La Russa ha parlato di “un colloquio cordiale ed emozionante”. Il presidente della Camera Lorenzo Fontana non ha rilasciato dichiarazioni.

Il presidente del M5S Giuseppe Conte, al termine del colloquio con Mattarella, ha detto: “Ci aspettiamo un esecutivo a forte vocazione europeista, una connotazione e una trazione necessaria e indiscutibile, un esecutivo che abbia chiara la collocazione euroatlantica e che sia pronto ad affrontare la crisi in atto”. Conte ha auspicato che il prossimo governo “possa imprimere una svolta e essere protagonista di una “soluzione diplomatica. Questo è un conflitto europeo e l’Ue si deve far sentire”.

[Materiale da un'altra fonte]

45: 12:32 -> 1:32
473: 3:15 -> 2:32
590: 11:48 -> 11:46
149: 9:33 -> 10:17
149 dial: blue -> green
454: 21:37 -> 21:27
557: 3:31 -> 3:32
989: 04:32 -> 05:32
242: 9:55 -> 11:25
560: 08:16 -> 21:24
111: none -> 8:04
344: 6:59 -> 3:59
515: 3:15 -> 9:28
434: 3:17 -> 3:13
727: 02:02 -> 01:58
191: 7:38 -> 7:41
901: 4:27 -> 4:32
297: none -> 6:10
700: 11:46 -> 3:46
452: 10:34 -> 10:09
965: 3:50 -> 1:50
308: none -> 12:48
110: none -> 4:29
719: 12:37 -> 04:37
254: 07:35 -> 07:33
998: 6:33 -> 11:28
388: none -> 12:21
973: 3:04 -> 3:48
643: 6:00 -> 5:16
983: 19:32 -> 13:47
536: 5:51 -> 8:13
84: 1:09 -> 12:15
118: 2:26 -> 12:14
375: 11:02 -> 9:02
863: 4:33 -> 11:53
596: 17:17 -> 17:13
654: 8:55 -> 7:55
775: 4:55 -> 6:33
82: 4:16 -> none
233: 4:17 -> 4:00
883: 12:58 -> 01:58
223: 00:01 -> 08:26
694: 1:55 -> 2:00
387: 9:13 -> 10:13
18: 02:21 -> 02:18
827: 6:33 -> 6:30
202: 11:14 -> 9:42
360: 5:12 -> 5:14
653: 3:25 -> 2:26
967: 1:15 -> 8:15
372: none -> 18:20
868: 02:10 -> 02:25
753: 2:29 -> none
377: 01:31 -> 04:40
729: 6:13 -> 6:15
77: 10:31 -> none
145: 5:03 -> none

“Azione e Italia viva saranno all’opposizione di questo governo, senza sconti. Un’opposizione che cercherà di ingaggiare il governo su tematiche concrete. Abbiamo chiara l’importanza in democrazia del ruolo dell’opposizione” – ha detto il leader di Azione, Carlo Calenda.

Julia Unterberger al termine dell’incontro del Gruppo per le Autonomie con Mattarella ha riferito: “”E’ chiaro che che visto l’esito delle elezioni è giusto che Giorgia Meloni sia incaricata Presidente del Consiglio”, ma, per quanto riguarda la fiducia “il nostro orientamento è quello di votare contro perché devono dimostrarci un cambio di atteggiamento ma non è ancora detta l’ultima parola e decideremo anche in base ai ministri. Abbiamo paura” di una coalizione “con un primo partito nazionalista, sovranista. In passato abbiamo avuto problemi con FdI perchè hanno difficoltà ad accettare il diverso”.

Peppe De Cristofaro di AVS, presidente del gruppo Misto al Senato, al termine della consultazione al Quirinale ha affermato: “Abbiamo spiegato al presidente Mattarella le ragioni per cui il nostro gruppo non darà la fiducia al governo. Uno dei primi impegni del gruppo è presentare una proposta di legge per il ritorno al proporzionale che cancelli le distorsioni clamorose che si sono determinate in questi anni e blocchi la crescita esponenziale dell’astensionismo”.

Il presidente del gruppo misto alla Camera Manfred Schullian dopo le consultazioni ha detto: “Siamo orientati verso il no alla fiducia. Valuteremo la lista dei ministri e non sarà un voto di fiducia”.